Senate Democrats are launching an effort to win bipartisan support for the investment of $500 billion in taxpayer dollars in infrastructure improvements, according to the Washington Post.

With health-care changes at a standstill and tax reform — another objective on which Republicans campaigned last year — a complex project that is expected to take months, Democrats hope infrastructure spending will emerge as a desirable legislative win for Congress and the White House.

The Democratic push came in a week when President Trump appeared to acknowledge that his campaign promise to raise $1 trillion for infrastructure largely through private-sector investment was not feasible. Trump stunned lawmakers with the admission that certain partnerships between the private sector and federal government simply don’t work.
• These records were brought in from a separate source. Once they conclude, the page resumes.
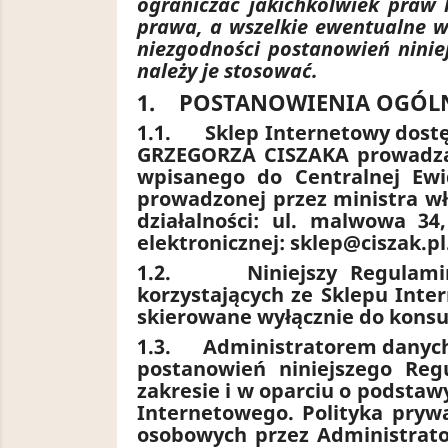
ograniczać jakichkolwiek praw
prawa, a wszelkie ewentualne w
niezgodności postanowień ninie
należy je stosować.
1. POSTANOWIENIA OGÓL
1.1.
Sklep Internetowy dost
GRZEGORZA CISZAKA prowadząc
wpisanego do Centralnej Ewide
prowadzonej przez ministra w
działalności: ul. malwowa 3
elektronicznej:
sklep@ciszak.pl
1.2.
Niniejszy Regulam
korzystających ze Sklepu Inte
skierowane wyłącznie do kons
1.3.
Administratorem danych
postanowień niniejszego Re
zakresie i w oparciu o podsta
Internetowego. Polityka pryw
osobowych przez Administrato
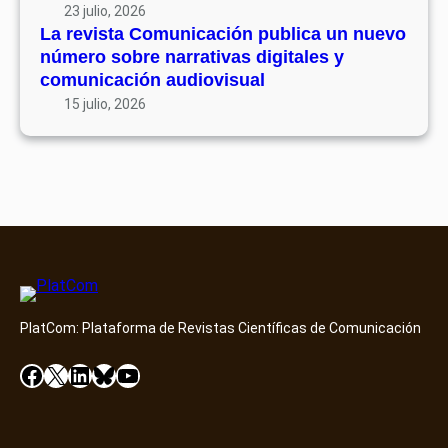
23 julio, 2026
La revista Comunicación publica un nuevo
número sobre narrativas digitales y
comunicación audiovisual
15 julio, 2026
PlatCom: Plataforma de Revistas Científicas de Comunicación
Facebook
X
LinkedIn
Bluesky
YouTube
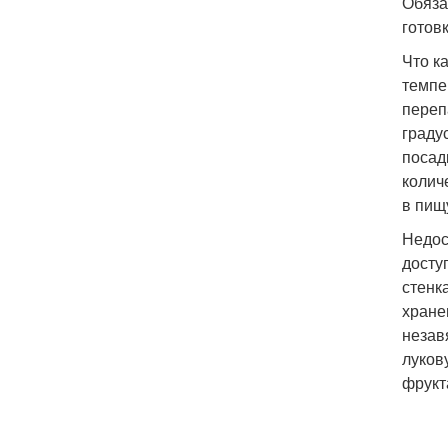
Обяза
готов
Что к
темпе
переп
граду
посад
колич
в пищ
Недос
досту
стенк
хране
незав
луков
фрукт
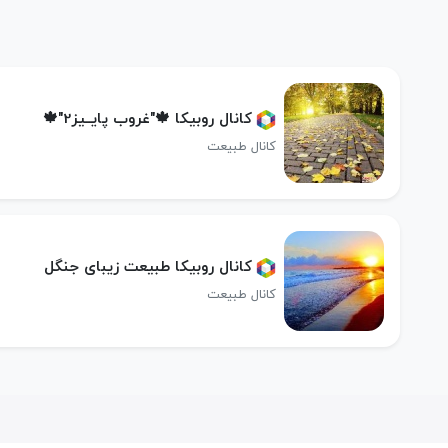
کانال روبیکا 🍁"غروب پایــیز2"🍁
کانال طبیعت
کانال روبیکا طبیعت زیبای جنگل
کانال طبیعت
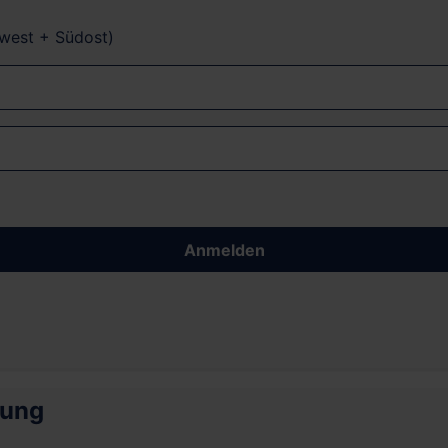
dwest + Südost)
Anmelden
rung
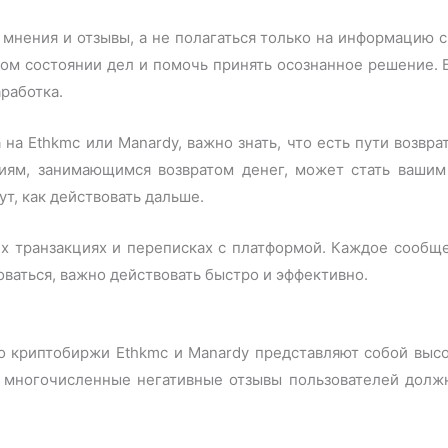
мнения и отзывы, а не полагаться только на информацию 
ном состоянии дел и помочь принять осознанное решение.
работка.
на Ethkmc или Manardy, важно знать, что есть пути возвра
иям, занимающимся возвратом денег, может стать вашим
т, как действовать дальше.
ех транзакциях и переписках с платформой. Каждое сообщ
оваться, важно действовать быстро и эффективно.
то криптобиржи Ethkmc и Manardy представляют собой выс
и многочисленные негативные отзывы пользователей дол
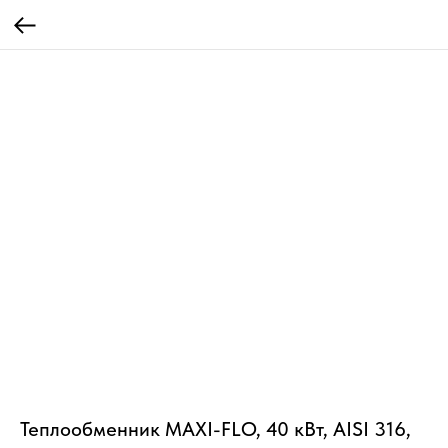
Теплообменник MAXI-FLO, 40 кВт, AISI 316,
Democrats on the Senate Environment and Public Works Committee sent a letter asking to meet with Transportation Secretary Elaine L. Chao, reminding her of her confirmation-hearing promise to work in bipartisan fashion in delivering on Trump’s campaign promise.

That appeal is buttressed by an internal committee document in which the Democrats outline their infrastructure priorities for Chairman Sen. John Barrasso (R-Wyo.). Barrasso expressed worries at committee hearing in February that rural states like his wouldn’t attract much of the private investment Trump promised.

The committee’s Democrats spelled out a proposal to spend $500 billion more in tax dollars on infrastructure over 10 years, all in areas within its purview. (The committee’s domain is highways, the Banking Committee handles transit systems, and the Commerce Committee is responsible for buses and railways.)

With an abundance of bipartisan will to meet the need, the unresolved controversy has been how to pay for it. The options range from leaving much of the tax burden to the states, to increasing the federal tax on gas and diesel, to forcing multinational companies who have kept about $2 trillion in profits offshore to bring the money home, using the tax revenue from that money to pay for infrastructure.